Creating a modern lake home vibe, says Retzak, “starts with the amount of glass and how functional living spaces all flow together. By adding that, you get these panoramic views of the lake.” Knocking down walls, introducing a vaulted beadboard ceiling, and installing new windows (including arched ones to capture even more of the view) were among the first steps. Aiming for a “Nantucket vibe,” they filled the new open-concept layout in with white kitchen cabinetry, a wet bar, a coffee bar, a mudroom, folding glass doors between the dining room and the screen porch, and other updated amenities.
“They wanted it to be cozy but not too grandiose,” Retzak says of the owners, a couple who often host their adult children for social gatherings and live here year-round. Swapping out every single piece of furniture and installing new landscaping, including a pergola above the garage, did wonders. “We didn’t keep a whole lot. It was pretty much a reboot of what was there,” says Retzak, adhering to “the blurring of the lines between indoor and outdoor.” For the final touch, they added white trim to contrast with the home’s new blue exterior. In fact, coats of white paint became the project’s biggest ally, right on down to the foyer staircase, where they painted over the wood trim and added a custom newel post with a contemporary chandelier overhead.
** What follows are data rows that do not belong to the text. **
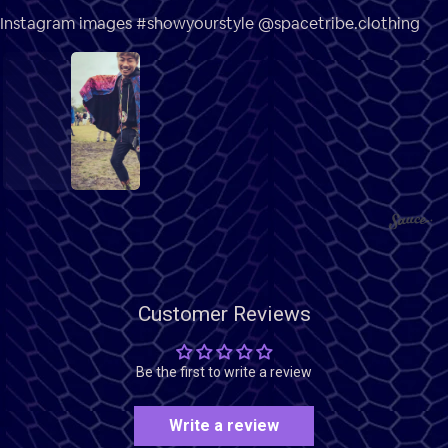
Instagram images #showyourstyle @spacetribe.clothing
1
2
3
Customer Reviews
Be the first to write a review
Write a review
Scott’s favorite space to design was the lower level. The homeowner “has a larger-than-life personality, and loves [people],” she says. The “pub feel” room, inspired by his travels, is a new twist on the man cave for “after he’s been out on the lake all day,” Scott says. It has a faux-tin ceiling, a pool table, a gas fireplace with a crackle finish, mosaic tile and an antique mirror to dial it back a century.
All of the efforts during this two-year remodel proved to be worth the wait. Now the owners can uncork a bottle of wine in the pub after a day out on the lake or socialize with family and friends on the screen porch.
Plus, Retzak says, “it’s more cost effective than taking a bulldozer to it.”